The Mars structures that I am talking about are only two lanes wide. I can see from what these guys are saying, they aren't talking about anything like that where the moon is concerned. Sure. You need to get underground real fast if you are on the moon. They are tripping if they think they are going to have surface buildings.

GMB said...

You see the problem we have here. You can get nowhere until you are dug in so deep that night and day temperatures don't change, and you'll need a whole series of air-locks between underground rooms until you get to the centre which should be as high in oxygen and air pressure as is healthy. You'll need pumps going all the time. And on top of that you'll need to be picking up so much electrical energy from the solar wind. Huge investment.

Still once you get that full-blown economy up there you do have a lot of advantages. Less gravity and unlimited electrical energy.

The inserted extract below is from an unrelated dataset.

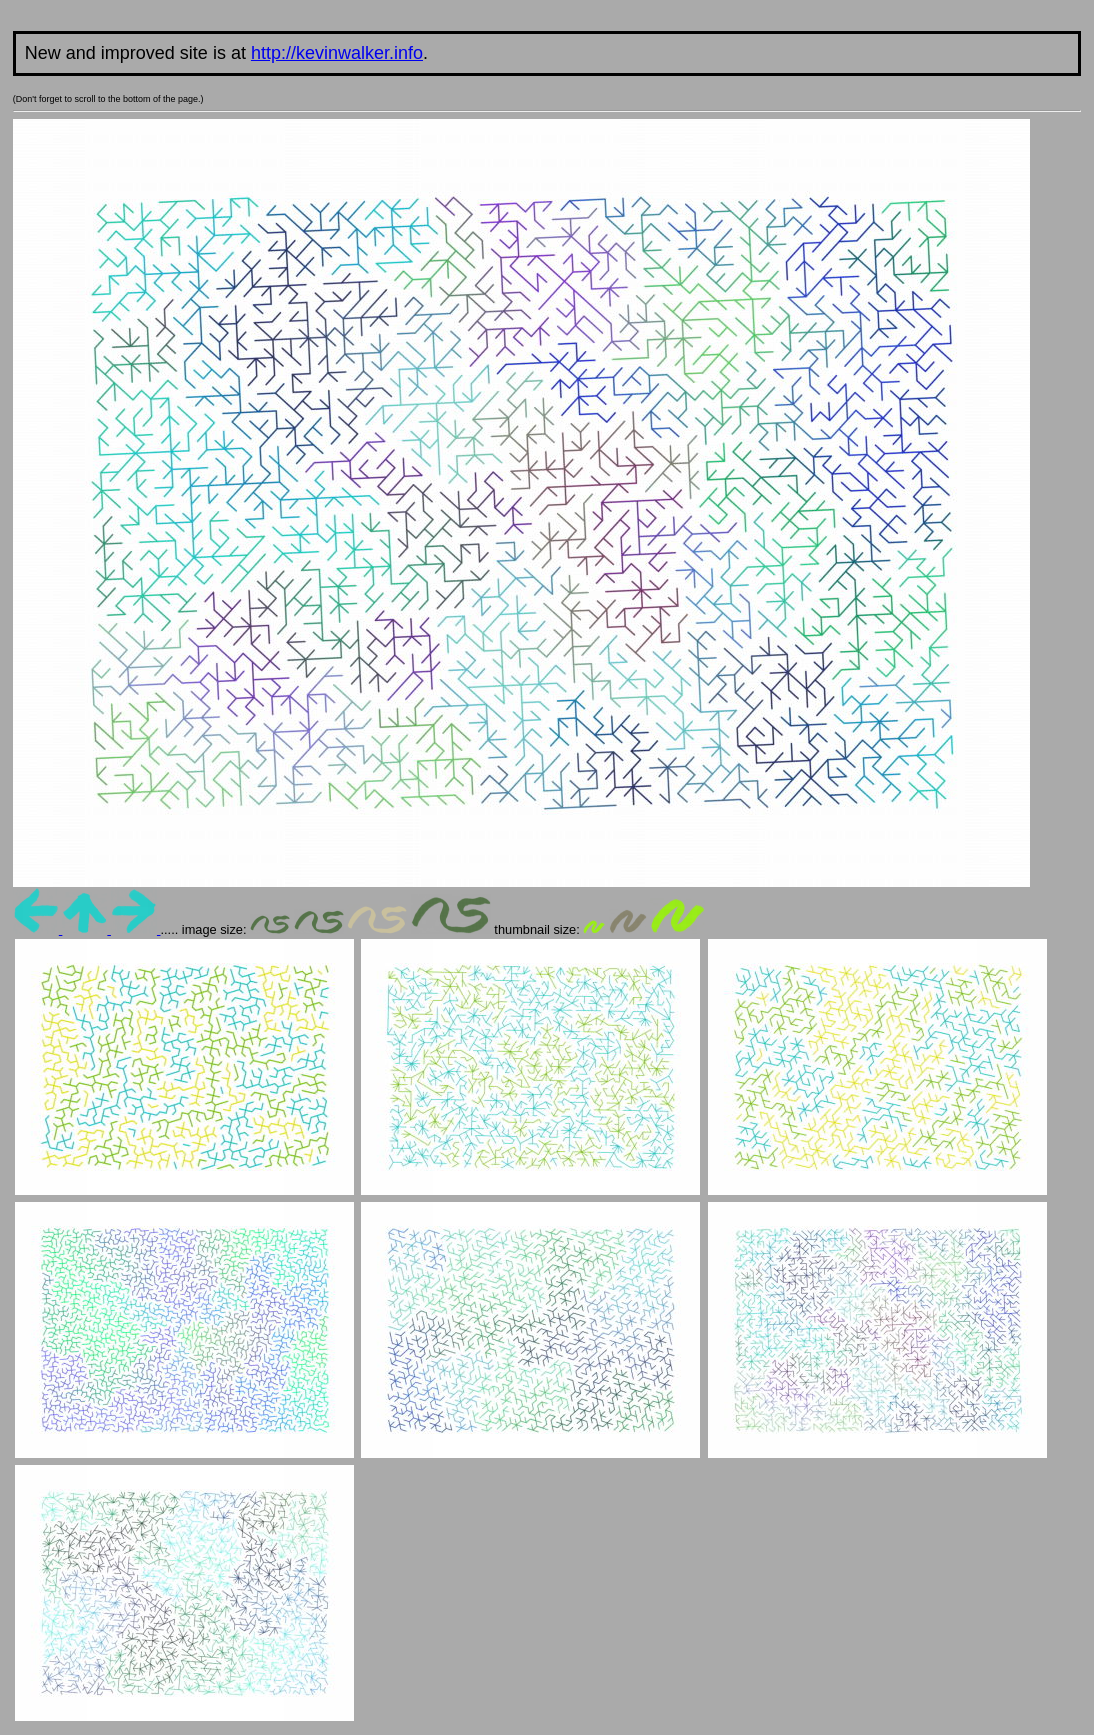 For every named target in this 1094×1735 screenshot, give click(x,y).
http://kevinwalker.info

One thing people aren't taking into account; They think now that they can source water from the moon and Mars. Well they are right. But the water is high in deuterium and so people will get tired, then sick then dead if they try to live on it. So you need to build up huge amounts of water stocks, sourced from earth before setting up there. Later because energy is so cheap you might have a system for deuterium depleted water. But its not going to be easy at first.

GMB said...

Think about these ridiculous projects in the presence of peak oil. We just have to get used to the idea that the space program has to be largely put on hold for a century. Whereas wharf-building, canal-building, and improving rail has to be lifted from the past and given a rocket up its butt.